Ready to tango: CNOOC Ltd in pairing with Bridas Energy Holdings.
CNOOC Ltd woos Bridas
Hong Kong listed CNOOC Ltd expects to complete in the first half of this year, a $3.1 billion acquisition of a 50% stake in a joint venture with Argentina’s oil and gas producer Bridas Energy Holdings.
The acquisition marks CNOOC Ltd’s first foray into the Latin American upstream sector. Other than interests in 20 Argentine oil and gas blocks, the joint venture will also be active in upstream sector in Bolivia and Chile.
The deal is expected to boost CNOOC Ltd’s production by 9% to 577,000 barrels of oil equivalent per day based on 2009 figures, according to CNOOC Ltd’s chief Yang Hua. Latin America’s share is estimated at 8%.

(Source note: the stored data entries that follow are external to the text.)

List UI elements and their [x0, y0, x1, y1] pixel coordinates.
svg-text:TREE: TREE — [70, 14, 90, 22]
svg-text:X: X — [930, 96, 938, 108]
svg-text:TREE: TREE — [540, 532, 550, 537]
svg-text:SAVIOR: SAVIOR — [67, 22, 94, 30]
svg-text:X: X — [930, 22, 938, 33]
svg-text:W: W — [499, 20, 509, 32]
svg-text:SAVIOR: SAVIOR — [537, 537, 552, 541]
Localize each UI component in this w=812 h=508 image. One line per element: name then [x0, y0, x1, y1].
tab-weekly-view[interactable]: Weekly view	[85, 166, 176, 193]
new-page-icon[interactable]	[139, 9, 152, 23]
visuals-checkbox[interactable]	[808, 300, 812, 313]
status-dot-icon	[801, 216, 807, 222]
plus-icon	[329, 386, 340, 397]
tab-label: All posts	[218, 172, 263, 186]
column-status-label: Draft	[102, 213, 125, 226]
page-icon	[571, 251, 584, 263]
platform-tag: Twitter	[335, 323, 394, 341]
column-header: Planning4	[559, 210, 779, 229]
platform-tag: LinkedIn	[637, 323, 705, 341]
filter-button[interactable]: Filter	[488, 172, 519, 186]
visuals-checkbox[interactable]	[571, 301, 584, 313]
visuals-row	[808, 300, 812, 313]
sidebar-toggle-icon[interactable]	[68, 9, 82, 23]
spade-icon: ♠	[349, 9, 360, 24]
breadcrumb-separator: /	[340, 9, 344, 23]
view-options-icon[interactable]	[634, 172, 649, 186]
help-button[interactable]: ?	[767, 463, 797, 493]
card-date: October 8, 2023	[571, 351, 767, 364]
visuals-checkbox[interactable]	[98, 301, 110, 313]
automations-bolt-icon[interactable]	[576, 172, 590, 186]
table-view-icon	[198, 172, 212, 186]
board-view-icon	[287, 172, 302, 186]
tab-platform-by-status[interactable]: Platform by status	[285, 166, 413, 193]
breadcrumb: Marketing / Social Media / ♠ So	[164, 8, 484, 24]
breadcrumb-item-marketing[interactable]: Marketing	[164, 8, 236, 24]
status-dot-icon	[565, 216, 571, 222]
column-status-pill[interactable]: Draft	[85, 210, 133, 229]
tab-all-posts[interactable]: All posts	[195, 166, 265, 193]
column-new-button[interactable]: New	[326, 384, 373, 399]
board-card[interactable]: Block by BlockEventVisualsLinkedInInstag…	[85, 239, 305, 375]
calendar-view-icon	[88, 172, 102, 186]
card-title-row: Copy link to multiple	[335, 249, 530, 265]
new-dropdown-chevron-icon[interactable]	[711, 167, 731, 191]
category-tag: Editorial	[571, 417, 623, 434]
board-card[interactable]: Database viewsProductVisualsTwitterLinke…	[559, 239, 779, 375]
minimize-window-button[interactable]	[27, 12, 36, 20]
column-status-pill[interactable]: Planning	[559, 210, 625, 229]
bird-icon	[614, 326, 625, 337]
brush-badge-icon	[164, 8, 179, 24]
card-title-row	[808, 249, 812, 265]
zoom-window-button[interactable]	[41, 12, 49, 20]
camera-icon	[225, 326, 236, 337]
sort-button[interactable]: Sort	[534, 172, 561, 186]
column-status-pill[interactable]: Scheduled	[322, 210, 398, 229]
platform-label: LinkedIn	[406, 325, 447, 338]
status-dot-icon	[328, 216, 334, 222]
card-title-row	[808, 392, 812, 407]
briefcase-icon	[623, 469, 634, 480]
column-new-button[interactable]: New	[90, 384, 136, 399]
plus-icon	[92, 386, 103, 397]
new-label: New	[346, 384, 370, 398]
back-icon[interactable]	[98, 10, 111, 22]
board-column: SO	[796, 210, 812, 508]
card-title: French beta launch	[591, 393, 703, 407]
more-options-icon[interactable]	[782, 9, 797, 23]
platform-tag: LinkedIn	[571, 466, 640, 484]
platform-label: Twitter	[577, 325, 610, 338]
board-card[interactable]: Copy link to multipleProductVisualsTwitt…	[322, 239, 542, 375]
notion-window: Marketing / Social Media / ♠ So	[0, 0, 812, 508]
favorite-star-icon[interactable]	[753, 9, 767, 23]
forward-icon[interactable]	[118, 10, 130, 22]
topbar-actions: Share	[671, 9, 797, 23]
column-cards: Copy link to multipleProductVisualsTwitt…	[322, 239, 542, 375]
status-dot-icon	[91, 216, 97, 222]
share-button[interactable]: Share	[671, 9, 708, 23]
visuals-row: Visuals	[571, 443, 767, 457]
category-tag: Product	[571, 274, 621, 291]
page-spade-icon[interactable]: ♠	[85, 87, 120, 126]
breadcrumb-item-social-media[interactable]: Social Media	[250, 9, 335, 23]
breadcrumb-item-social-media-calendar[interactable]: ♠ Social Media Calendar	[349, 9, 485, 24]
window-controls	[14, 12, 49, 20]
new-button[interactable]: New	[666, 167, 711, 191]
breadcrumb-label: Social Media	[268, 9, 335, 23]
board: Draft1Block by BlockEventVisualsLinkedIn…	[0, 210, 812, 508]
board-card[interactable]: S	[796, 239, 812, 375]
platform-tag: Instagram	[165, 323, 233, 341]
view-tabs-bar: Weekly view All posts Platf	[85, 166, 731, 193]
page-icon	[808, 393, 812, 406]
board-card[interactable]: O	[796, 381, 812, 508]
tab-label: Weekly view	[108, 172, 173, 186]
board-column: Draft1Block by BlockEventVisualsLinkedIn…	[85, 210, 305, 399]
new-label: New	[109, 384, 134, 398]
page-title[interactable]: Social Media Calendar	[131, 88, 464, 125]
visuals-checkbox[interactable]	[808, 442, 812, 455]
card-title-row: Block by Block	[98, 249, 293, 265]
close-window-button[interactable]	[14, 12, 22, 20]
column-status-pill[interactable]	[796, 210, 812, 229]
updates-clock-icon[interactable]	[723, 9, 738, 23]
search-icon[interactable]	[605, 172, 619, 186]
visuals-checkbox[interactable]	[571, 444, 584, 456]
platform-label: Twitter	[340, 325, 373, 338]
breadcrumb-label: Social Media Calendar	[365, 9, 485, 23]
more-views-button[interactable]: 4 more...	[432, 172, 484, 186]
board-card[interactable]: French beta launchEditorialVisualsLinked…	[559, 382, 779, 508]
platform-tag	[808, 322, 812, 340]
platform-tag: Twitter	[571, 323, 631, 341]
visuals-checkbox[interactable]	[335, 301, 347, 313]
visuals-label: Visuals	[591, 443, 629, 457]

Bridas holds a 40% stake in Pan American Energy, a hydrocarbons producer 60% controlled by UK supermajor BP.
The hydrocarbons producer operates six out of the 11 producing blocks and owns 90% in the near shore 9000-square-kilometre GSJM Block.
Total certified reserves in the 20 blocks stood at 1.59 billion barrels of oil equivalent.

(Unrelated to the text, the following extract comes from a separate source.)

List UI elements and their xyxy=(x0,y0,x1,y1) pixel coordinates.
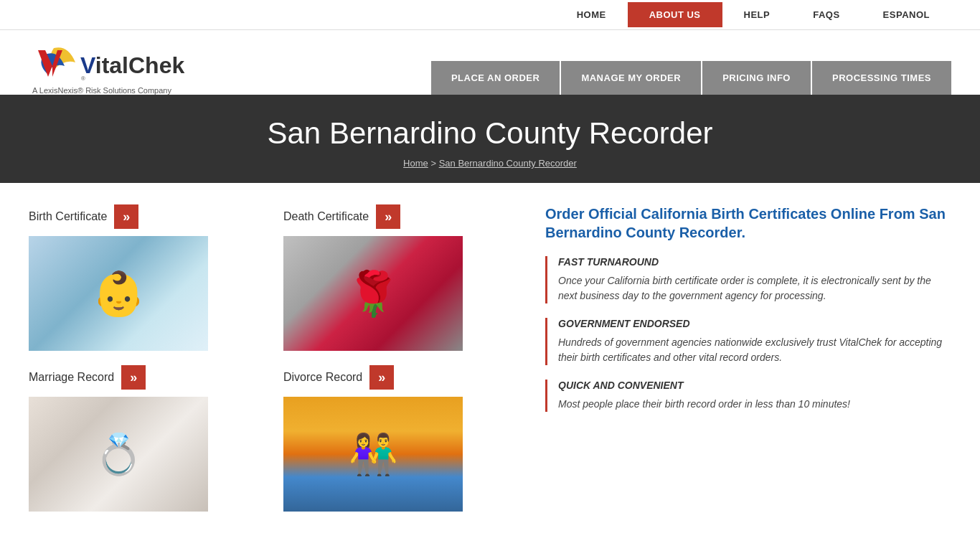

Bridas managed to double its gas output and grow its oil output by 47% even as its compatriots are seeing a 3% and 27% fall, respectively in oil and gas production from 2001 to 2009, according to Yang.

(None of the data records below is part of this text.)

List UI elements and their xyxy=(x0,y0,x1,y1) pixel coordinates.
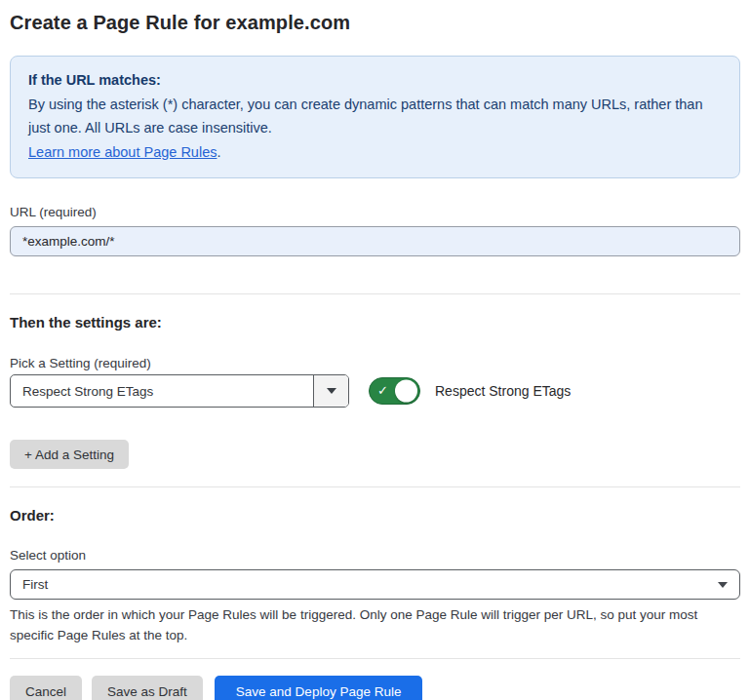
setting-select-arrow-box[interactable] xyxy=(313,375,348,407)
pick-setting-label: Pick a Setting (required) xyxy=(10,355,740,371)
save-draft-button[interactable]: Save as Draft xyxy=(92,676,203,700)
check-icon: ✓ xyxy=(377,384,388,397)
footer-button-row: Cancel Save as Draft Save and Deploy Pag… xyxy=(10,676,740,700)
section-divider xyxy=(10,293,740,294)
section-divider xyxy=(10,486,740,487)
link-period: . xyxy=(217,144,220,160)
footer-divider xyxy=(10,658,740,659)
settings-section-heading: Then the settings are: xyxy=(10,314,740,331)
info-box-link-line: Learn more about Page Rules. xyxy=(28,140,722,165)
info-box-body: By using the asterisk (*) character, you… xyxy=(28,93,722,140)
chevron-down-icon xyxy=(327,388,336,394)
toggle-knob xyxy=(395,380,417,403)
setting-select-dropdown[interactable]: Respect Strong ETags xyxy=(10,374,349,408)
chevron-down-icon xyxy=(718,582,728,588)
info-box-heading: If the URL matches: xyxy=(28,68,722,93)
order-section-heading: Order: xyxy=(10,507,740,525)
add-setting-button[interactable]: + Add a Setting xyxy=(10,440,129,469)
cancel-button[interactable]: Cancel xyxy=(10,676,82,700)
setting-select-value: Respect Strong ETags xyxy=(11,375,313,407)
create-page-rule-form: Create a Page Rule for example.com If th… xyxy=(0,0,750,700)
order-select-value: First xyxy=(22,577,48,592)
respect-strong-etags-toggle[interactable]: ✓ xyxy=(369,377,420,405)
save-deploy-button[interactable]: Save and Deploy Page Rule xyxy=(215,676,423,700)
page-title: Create a Page Rule for example.com xyxy=(10,10,740,35)
url-match-info-box: If the URL matches: By using the asteris… xyxy=(10,56,740,178)
order-help-text: This is the order in which your Page Rul… xyxy=(10,604,740,645)
setting-row: Respect Strong ETags ✓ Respect Strong ET… xyxy=(10,374,740,408)
url-input[interactable] xyxy=(10,226,740,256)
toggle-label: Respect Strong ETags xyxy=(435,383,571,399)
order-select-dropdown[interactable]: First xyxy=(10,569,740,600)
url-field-label: URL (required) xyxy=(10,204,740,220)
order-select-label: Select option xyxy=(10,547,740,564)
learn-more-link[interactable]: Learn more about Page Rules xyxy=(28,144,217,160)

Primarily an onshore hydrocarbon producer, the Argentine outfit also enjoys a lower cost of production than CNOOC and other independents like Talisman Energy and Devon Energy.
Cost of production excluding exploration expenses and export duty stood at $17.1 per barrels, compared to CNOOC’s $19.8 per barrel, Devon’s $36.2 per barrel and Talisman’s $32.8 per barrel.